• [Dataset]:
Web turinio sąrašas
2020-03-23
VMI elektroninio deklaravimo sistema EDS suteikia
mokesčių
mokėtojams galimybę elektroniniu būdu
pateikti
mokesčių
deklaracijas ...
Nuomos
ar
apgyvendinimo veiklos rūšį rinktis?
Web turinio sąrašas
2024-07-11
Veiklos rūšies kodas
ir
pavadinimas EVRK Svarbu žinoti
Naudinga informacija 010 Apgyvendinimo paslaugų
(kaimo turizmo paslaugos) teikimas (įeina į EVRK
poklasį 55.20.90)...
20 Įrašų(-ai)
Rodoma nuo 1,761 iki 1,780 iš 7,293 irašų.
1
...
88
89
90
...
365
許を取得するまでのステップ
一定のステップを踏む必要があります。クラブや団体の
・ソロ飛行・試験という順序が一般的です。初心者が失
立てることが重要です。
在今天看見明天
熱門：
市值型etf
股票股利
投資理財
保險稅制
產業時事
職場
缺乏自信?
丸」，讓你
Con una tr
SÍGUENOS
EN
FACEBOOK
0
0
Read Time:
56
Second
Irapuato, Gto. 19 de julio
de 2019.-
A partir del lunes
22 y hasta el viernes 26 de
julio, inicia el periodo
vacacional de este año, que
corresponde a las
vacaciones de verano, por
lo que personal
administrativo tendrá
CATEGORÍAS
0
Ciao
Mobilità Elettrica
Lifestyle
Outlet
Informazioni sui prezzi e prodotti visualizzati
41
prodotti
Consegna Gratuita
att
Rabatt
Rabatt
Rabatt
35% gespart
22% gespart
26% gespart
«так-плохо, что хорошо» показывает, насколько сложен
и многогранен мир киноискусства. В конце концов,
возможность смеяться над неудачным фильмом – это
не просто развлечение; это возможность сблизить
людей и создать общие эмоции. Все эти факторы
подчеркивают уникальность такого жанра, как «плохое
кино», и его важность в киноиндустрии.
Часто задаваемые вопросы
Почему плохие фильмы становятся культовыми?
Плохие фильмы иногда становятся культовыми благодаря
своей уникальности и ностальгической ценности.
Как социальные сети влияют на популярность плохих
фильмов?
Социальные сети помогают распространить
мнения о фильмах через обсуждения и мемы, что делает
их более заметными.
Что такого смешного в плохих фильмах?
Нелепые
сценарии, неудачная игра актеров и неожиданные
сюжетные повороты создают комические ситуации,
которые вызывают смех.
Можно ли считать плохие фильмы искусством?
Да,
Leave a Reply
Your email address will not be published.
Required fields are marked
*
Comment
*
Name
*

• [Required work]: Each line of the listing is to be repeated without alteration.

• [Reply to the exercise]:
Web turinio sąrašas
2020-03-23
VMI elektroninio deklaravimo sistema EDS suteikia
mokesčių
mokėtojams galimybę elektroniniu būdu
pateikti
mokesčių
deklaracijas ...
Nuomos
ar
apgyvendinimo veiklos rūšį rinktis?
Web turinio sąrašas
2024-07-11
Veiklos rūšies kodas
ir
pavadinimas EVRK Svarbu žinoti
Naudinga informacija 010 Apgyvendinimo paslaugų
(kaimo turizmo paslaugos) teikimas (įeina į EVRK
poklasį 55.20.90)...
20 Įrašų(-ai)
Rodoma nuo 1,761 iki 1,780 iš 7,293 irašų.
1
...
88
89
90
...
365
許を取得するまでのステップ
一定のステップを踏む必要があります。クラブや団体の
・ソロ飛行・試験という順序が一般的です。初心者が失
立てることが重要です。
在今天看見明天
熱門：
市值型etf
股票股利
投資理財
保險稅制
產業時事
職場
缺乏自信?
丸」，讓你
Con una tr
SÍGUENOS
EN
FACEBOOK
0
0
Read Time:
56
Second
Irapuato, Gto. 19 de julio
de 2019.-
A partir del lunes
22 y hasta el viernes 26 de
julio, inicia el periodo
vacacional de este año, que
corresponde a las
vacaciones de verano, por
lo que personal
administrativo tendrá
CATEGORÍAS
0
Ciao
Mobilità Elettrica
Lifestyle
Outlet
Informazioni sui prezzi e prodotti visualizzati
41
prodotti
Consegna Gratuita
att
Rabatt
Rabatt
Rabatt
35% gespart
22% gespart
26% gespart
«так-плохо, что хорошо» показывает, насколько сложен
и многогранен мир киноискусства. В конце концов,
возможность смеяться над неудачным фильмом – это
не просто развлечение; это возможность сблизить
людей и создать общие эмоции. Все эти факторы
подчеркивают уникальность такого жанра, как «плохое
кино», и его важность в киноиндустрии.
Часто задаваемые вопросы
Почему плохие фильмы становятся культовыми?
Плохие фильмы иногда становятся культовыми благодаря
своей уникальности и ностальгической ценности.
Как социальные сети влияют на популярность плохих
фильмов?
Социальные сети помогают распространить
мнения о фильмах через обсуждения и мемы, что делает
их более заметными.
Что такого смешного в плохих фильмах?
Нелепые
сценарии, неудачная игра актеров и неожиданные
сюжетные повороты создают комические ситуации,
которые вызывают смех.
Можно ли считать плохие фильмы искусством?
Да,
Leave a Reply
Your email address will not be published.
Required fields are marked
*
Comment
*
Name
*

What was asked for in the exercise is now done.